REPUBLIKA.CO.ID, JAKARTA -- Pakar Hukum Tata Negara Refly Harun menyebutkan, dengan diberlakukannya ambang batas pencalonan presiden atau presidential treshold (PT) 20 persen berpotensi menghilangkan pasal mengenai pemilihan presiden dilakukan dua putaran. Ia pun berharap, Mahkamah Konstitusi (MK) membatalkan ketentuan tersebut.
"Kalau PT diterapkan, sangat mungkin hanya ada dua calon saja. Kalau kita memaksakan terus pasangan calon itu hanya dua, maka sesungguhnya kita sudah ingin membatalkan pasal mengenai pemilihan presiden dua putaran," ungkap Refly di Bangi Kopi SCBD, Jakarta Selatan, Sabtu (21/20).
Dengan begitu, lanjut dia, apa gunanya dicantumkan pasal pemilihan presiden (Pilpres) dua putaran jika memaksakan hal itu. Ia menjelaskan, dengan PT 20 persen kursi dan 25 persen suara, maksimal hanya akan ada tiga pasangan calon presiden (paslon).
"Mungkin empat tapi akan sulit, jadi maksimal tiga. Tapi, bisa jadi calon ketiga tak akan mendapatkan kereta juga karena dua paslon lainnya barangkali kuat memborong parpol," kata dia.
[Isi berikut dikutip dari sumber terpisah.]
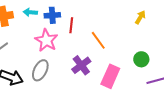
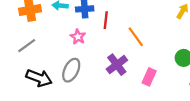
pink star: (46, 40) -> (78, 37), size x0.6
pink rectangle: (110, 76) -> (149, 77), size x0.7

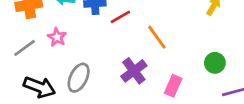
red line: (106, 20) -> (120, 17), turned 54
pink star: (78, 37) -> (57, 37), moved

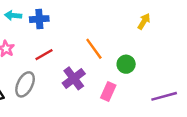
red line: (120, 17) -> (44, 55), moved
green circle: (215, 63) -> (126, 64), moved

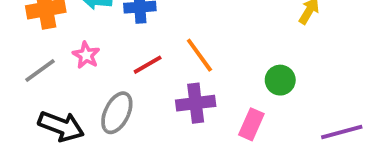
orange line: (94, 49) -> (199, 55), moved
purple cross: (74, 78) -> (196, 103), turned 30

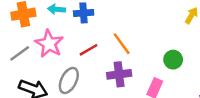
pink star: (86, 55) -> (49, 44), size x1.6

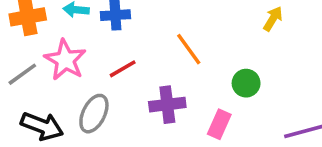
orange line: (122, 44) -> (189, 49), moved

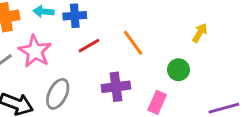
yellow arrow: (273, 19) -> (200, 33), moved
red line: (123, 69) -> (89, 46), moved

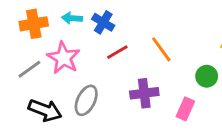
blue cross: (75, 16) -> (103, 22), turned 35

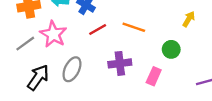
orange line: (161, 49) -> (134, 27), turned -35
black arrow: (45, 110) -> (38, 77), turned -76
Refly mengatakan, ia termasuk orang yang mengkritik adanya ambang batas, bahkan hingga ke pemilihan kepala daerah (pilkada). Dengan adanya ambang batas itu, menurutnya, sangat berpotensi untuk terjasinya politik uang atau politik mahar.
"Itu sudah jadi rahasia umum. Untuk menarik parpol mendukung capres tertentu atau calon kepala daerah tertentu, tidak ada yang gratis," jelas dia.
Menurutnya, itu disebabkan karena kursi itu mahal, sehingga maharnya pun juga signifikan. Jika tak ada ambang batas, bila satu parpol tak bisa mengajak suatu parpol, maka ia masih bisa mencari parpol lainnya untuk mendukung.
"Tapi sengan treshold, kita harus ambil semua parpol agar mencapai 25 persen suara. Dan itu ibaratnya tidak ada free lunch, tidak ada makan siang yang gratis. Saya bukan berharap treshold p persen, tapi mengharapkan MK membatalkan ketentuan ini," terang Refly.